Pears Frequently Asked Questions
1. Why do I get the java.lang.OutOfMemoryError error when I try to build/update my Pears database?
The problem is probably
with your command line arguments to java.
Java uses a very small default memory size. You need to increase it.
I use this to run Bartlett:
java -Xmx800m
-Xms700m ORG.oclc.pears.Bartlett.Bartlett
This gives java
700MB of memory to start with and allows it to go up to 800MB. Those numbers can be increased if you
continue to run out of memory. You
could run the maximum up to a significant percentage of the 2GB available. I would not increase the smaller number;
there is no point in requiring excessive memory that you might not need.
Building the
database in several passes is very slow.
If a significant number of records are added to the database, the index
for the database is pretty much completely rebuilt. If it takes ten passes to load the database, then the time spent
building the index in the first nine passes was wasted. Bartlett allows you to specify multiple
input files on its command line. You
should list all your input files and build the database in one pass. Simply repeat the -i parameter for every
file. They will be loaded in the order
specified.
Bartlett
collects extracted index terms into an internal buffer. The size of that buffer is controlled by the
-m parameter. That defaults to 500K
terms, but I usually increase that to at least 1M. As you increase the size of the buffer, you increase your memory
requirements and may need to increase the -Xmx parameter.
When the internal
index term buffer fills, Bartlett must then process those terms. The default behavior is to add them to the
index by running Bosc. For small
database updates, this is fine. But,
when a significant number of records are being added to the database, these
repeated index rebuilds are wasted effort.

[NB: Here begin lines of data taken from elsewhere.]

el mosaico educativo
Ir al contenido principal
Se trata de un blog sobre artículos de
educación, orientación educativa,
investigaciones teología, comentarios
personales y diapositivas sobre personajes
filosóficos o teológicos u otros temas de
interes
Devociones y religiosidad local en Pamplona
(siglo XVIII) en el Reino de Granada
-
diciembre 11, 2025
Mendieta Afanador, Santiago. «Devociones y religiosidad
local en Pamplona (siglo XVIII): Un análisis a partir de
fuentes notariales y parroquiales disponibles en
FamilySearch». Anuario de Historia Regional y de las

Instead, you can have Bartlett write the contents of the buffer to a
file and have it merge the files after all the records have been added and
build the index in a single pass. This
is VERY efficient. You make this happen
by added a -w parameter to Bartlett and follow that switch with a root name for
the files. Bartlett will add a sequence
number to that root name. So, if you
add the parameter -wterms to the Bartlett command line, you will see files
named term0, term1, etc. written to your file system. Bartlett does not automatically delete those files, so you'll
want to do that after the database is built.
It doesn't hurt to leave them; Bartlett will write over them if you add
the same -w parm to a subsequent run.